The reason I ask these questions is because it’s important to understand where the current relationship is and the benefits that seeking the guidance and education of a sex therapist can have.
Unfortunately, all too often couples wait way, way, way too long to seek help. Yep, that’s the hard truth. Most people finally make the move to see therapists (all forms of therapists) typically 12-18 months after when they initially should have booked in for guidance.
Did you know that most couples spend more money on their wedding attire than on relationship education for the duration of their relationship! Yep — wear the fancy outfits for a day but attempt to make the relationship work for 40+ years for less than the outfits.
So, back to your question.
Is there a reason that you aren’t into it? Is it that you were surprised by a revelation? Do you feel that the therapist is simply not a good fit?

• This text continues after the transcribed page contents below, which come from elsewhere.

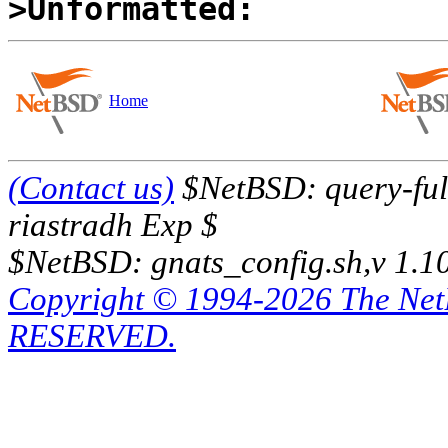
>Unformatted:
Home
(Contact us)
$NetBSD: query-full
riastradh Exp $
$NetBSD: gnats_config.sh,v 1.1
Copyright © 1994-2026 The Ne
RESERVED.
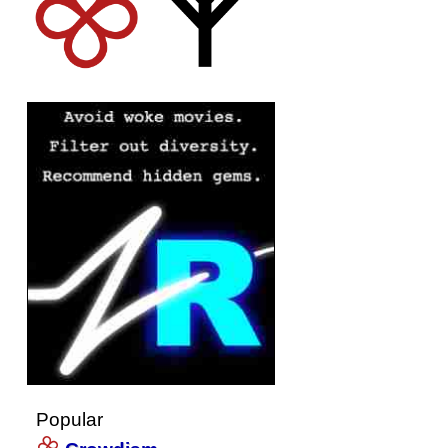
Popular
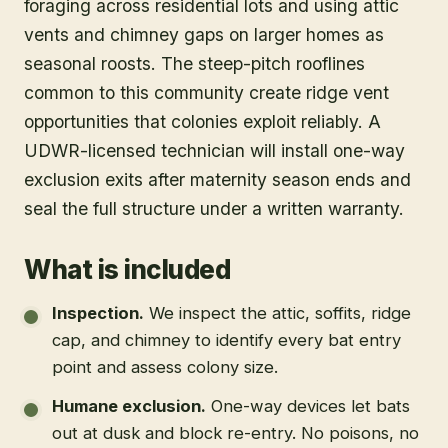
foraging across residential lots and using attic
vents and chimney gaps on larger homes as
seasonal roosts. The steep-pitch rooflines
common to this community create ridge vent
opportunities that colonies exploit reliably. A
UDWR-licensed technician will install one-way
exclusion exits after maternity season ends and
seal the full structure under a written warranty.
What is included
Inspection
.
We inspect the attic, soffits, ridge
cap, and chimney to identify every bat entry
point and assess colony size.
Humane exclusion
.
One-way devices let bats
out at dusk and block re-entry. No poisons, no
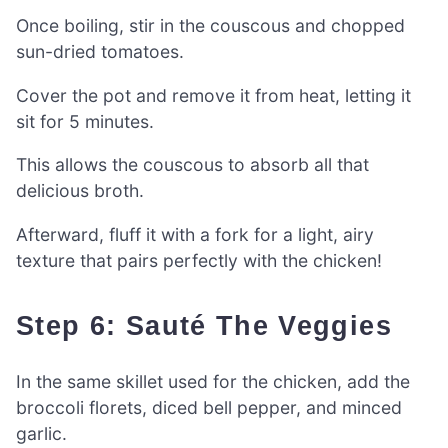
Once boiling, stir in the couscous and chopped
sun-dried tomatoes.
Cover the pot and remove it from heat, letting it
sit for 5 minutes.
This allows the couscous to absorb all that
delicious broth.
Afterward, fluff it with a fork for a light, airy
texture that pairs perfectly with the chicken!
Step 6: Sauté The Veggies
In the same skillet used for the chicken, add the
broccoli florets, diced bell pepper, and minced
garlic.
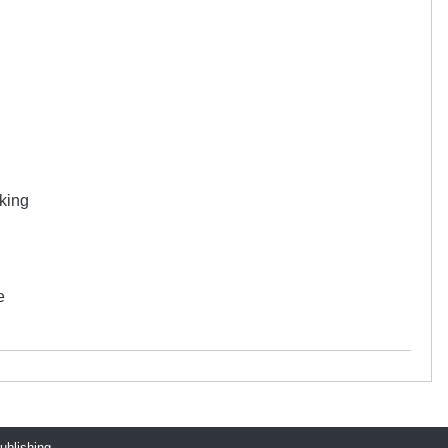
 king
e
publishing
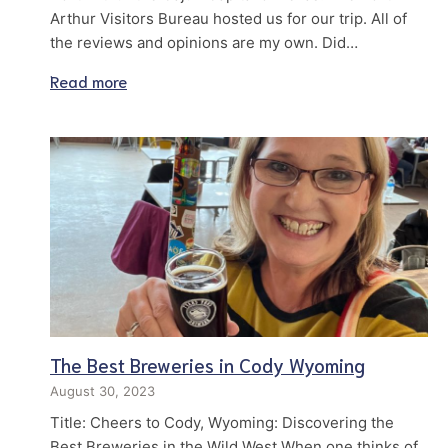
Arthur Visitors Bureau hosted us for our trip. All of
the reviews and opinions are my own. Did…
Read more
The Best Breweries in Cody Wyoming
August 30, 2023
Title: Cheers to Cody, Wyoming: Discovering the
Best Breweries in the Wild West When one thinks of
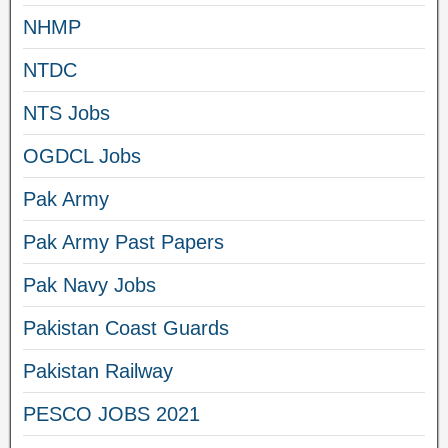
NHMP
NTDC
NTS Jobs
OGDCL Jobs
Pak Army
Pak Army Past Papers
Pak Navy Jobs
Pakistan Coast Guards
Pakistan Railway
PESCO JOBS 2021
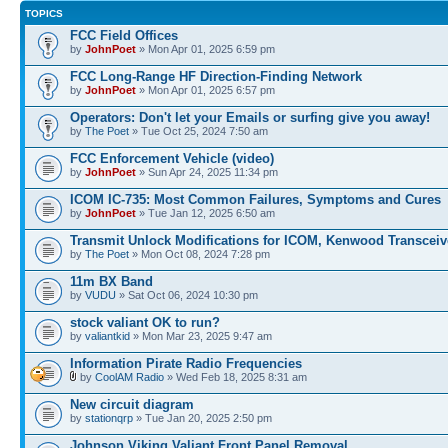
TOPICS
FCC Field Offices
by
JohnPoet
» Mon Apr 01, 2025 6:59 pm
FCC Long-Range HF Direction-Finding Network
by
JohnPoet
» Mon Apr 01, 2025 6:57 pm
Operators: Don't let your Emails or surfing give you away!
by
The Poet
» Tue Oct 25, 2024 7:50 am
FCC Enforcement Vehicle (video)
by
JohnPoet
» Sun Apr 24, 2025 11:34 pm
ICOM IC-735: Most Common Failures, Symptoms and Cures
by
JohnPoet
» Tue Jan 12, 2025 6:50 am
Transmit Unlock Modifications for ICOM, Kenwood Transceiv
by
The Poet
» Mon Oct 08, 2024 7:28 pm
11m BX Band
by
VUDU
» Sat Oct 06, 2024 10:30 pm
stock valiant OK to run?
by
valiantkid
» Mon Mar 23, 2025 9:47 am
Information Pirate Radio Frequencies
by
CoolAM Radio
» Wed Feb 18, 2025 8:31 am
New circuit diagram
by
stationqrp
» Tue Jan 20, 2025 2:50 pm
Johnson Viking Valiant Front Panel Removal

Take a moment to reflect and explore the reason(s) why you feel that you are not into it and unpack that — and be honest with yourself and your partner.
There are sex therapists and there are sex therapists. The best ones are the ones that are educators and have qualifications in the area that your relationship is looking to restore, improve, or flourish in.
Do your due diligence and make sure that they have experience, education, and knowledge in the area.
Finding the right therapist is half the battle, or at least a portion of it!
Most therapists will tell you that it’s unlikely that you will find ‘the’ best suited therapist to you and your relationship on the first go.
Often, you will need to see anywhere from 2-5 therapists until you find the one that fits best with the both of you.
Therapists are aware of this and are typically fine with you seeking help from another therapist who is a better fit for your relationship.
Therapists can help with your sex life, all areas of the relationship, intimacy, communication and so much more!
It would be great to seek help sooner rather than later because after all, everyone in relationships deserve to be living their best relationship.
There are always aspects of relationships that can improve and if your partner is reaching out to get some help, have an openly curious conversation and ask your partner why and what they hope to get out of the sessions.